Nine arrested in Taliban offensive against Afghan journalists
Nine journalists have been arbitrarily arrested by Taliban security forces in the past ten days in Afghanistan in a crackdown without precedent this year. As the Taliban are celebrating the second anniversary of their takeover, Reporters Without Borders (RSF) calls for the unconditional release of all the journalists they are holding.
The nine journalists arrested in this chilling crackdown are Faqir Mohammad Faqirzai, Jan Agha Saleh, Haseeb Hassas, Habib Sarab, Sayed Wahdatullah Abdali, Shamsullah Omari, Wahidrahman Afghanmal, Ataullah Omar and Parwiz Sargand. They were arrested in raids in five of Afghanistan’s provinces without any reason being given and all but one are still being held. Where they are held is not known.
“Fear and uncertainty now reign in Afghanistan. Two years after a new regime was established, these arrests have again given the lie to the assurances that certain Taliban officials gave about respecting press freedom. The record on violations of the right to information is appalling, and the regime is fully responsible. RSF urges the competent Taliban authorities to immediately order the release of the detained journalists and to finally and truly guarantee press freedom.
Wave of raids
Raids on independent news media and journalists have taken place at an astonishing pace in recent weeks. A raid by the Taliban security forces on 31 July led to the closure of the Hamisha Bahar, Nen and suspension of Jawanan radio and TV stations broadcast in the eastern province of Nangarhar. This has terrified the personnel who were at their posts at the time.
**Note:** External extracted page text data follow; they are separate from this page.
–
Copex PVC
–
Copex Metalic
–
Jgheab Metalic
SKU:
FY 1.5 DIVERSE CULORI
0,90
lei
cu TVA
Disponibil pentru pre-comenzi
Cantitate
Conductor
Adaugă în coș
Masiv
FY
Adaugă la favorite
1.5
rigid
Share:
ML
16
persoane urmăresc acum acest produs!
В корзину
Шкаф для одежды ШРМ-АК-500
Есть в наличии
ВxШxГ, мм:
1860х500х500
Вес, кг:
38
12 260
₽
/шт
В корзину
Sayed Wahdatullah Abdali, a journalist working for the Bakhtar news agency, was arrested in Ghazni, the capital of the eastern province of Ghazni, on 6 August. Habib Sarab, an employee of the privately-owned Ariana News TV Network, was taken away by Taliban intelligence officials three days later in the neighbouring province of Paktia. Haseeb Hassas, a journalist with the national news and entertainment radio station Salam Watandar, was arrested at 11 a.m. the next day in the northern province of Kunduz.
At 3 p.m. the same day back in Nangarhar province, it was the turn of Radio Kilid – a source of cultural, educational and societal programmes that is one of Afghanistan’s most popular radio stations – to be the victim of yet a raid by the security forces, who arrested one of its managers, Faqir Mohammad Faqirzai, and a reporter, Jan Agha Saleh. No explanation has so far been provided.
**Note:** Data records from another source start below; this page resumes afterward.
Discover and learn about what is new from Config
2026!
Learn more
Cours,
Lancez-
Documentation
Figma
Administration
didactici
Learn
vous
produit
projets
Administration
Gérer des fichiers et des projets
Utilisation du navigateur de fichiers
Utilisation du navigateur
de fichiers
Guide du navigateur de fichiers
The next raid was in the southern province of Kandahar on 13 August, when the security forces arrested three journalists. Two were arrested first: Ataullah Omar, who reports for the international news outlet ToloNews, and Wahidrahman Afghanmal, an independant local reporter. When Shamsullah Omari, a journalist with another local media, pleaded with the local authorities for his colleagues’ release, he was also arrested. Afghanmal was released the next day.
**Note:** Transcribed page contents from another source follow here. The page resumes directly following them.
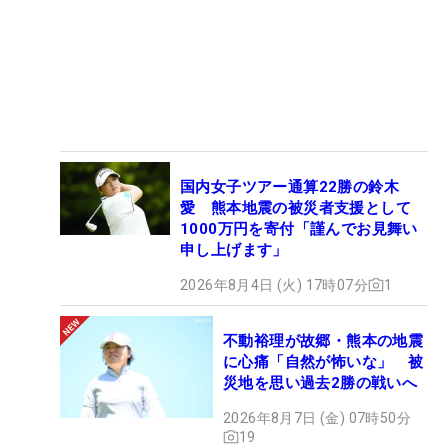
国内女子ツアー通算22勝の鈴木
愛 熊本地震の被災者支援として
1000万円を寄付「謹んでお見舞い
申し上げます」
2026年8月4日 (火) 17時07分
1
不動裕理が故郷・熊本の地震
に心痛「自然が怖いな」 被
災地を思い過去2勝の戦いへ
2026年8月7日 (金) 07時50分
19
Local journalist Parwiz Sargand, a representative of the Afghan National Journalists Union (ANJU), was meanwhile also arrested on 13 August in Asadabad, the capital of the mountainous northeastern province of Kunar. His detention brought the total number of journalists now held in Afghanistan to 12. They include Mortaza Behboudi, a journalist with French and Afghan dual nationality who has been held since 7 January.
Promise not kept
The most disturbing aspect of these raids on independent media outlets is that, in at least five cases, they were carried out with the support of the General Directorate of Intelligence, (GDI) without reference to the Media Complaints and Rights Violations Commission (MCRVC). Reestablished in 2022 after a year-long suspension, the MCRVC is supposed to prevent other departments meddling in media affairs and to ensure that a “neutral” group investigates each reported violation, according to the spokesman of the Taliban regime and former deputy information minister Zabihullah Mujahid.
After several months, it is clear that the information ministry has not adhered to any of the safeguards. Moreover, media outlets are being systematically persecuted in the name of the Sharia in complete violation of Afghanistan’s mass media law. The overwhelming majority of journalists are calling on the authorities to recognise this law, but the future of independent journalism in Afghanistan looks bleak.
Despite the draconian demands being made by an increasingly aggressive Islamist regime, “free” media are still trying to survive, as several journalists recently told RSF.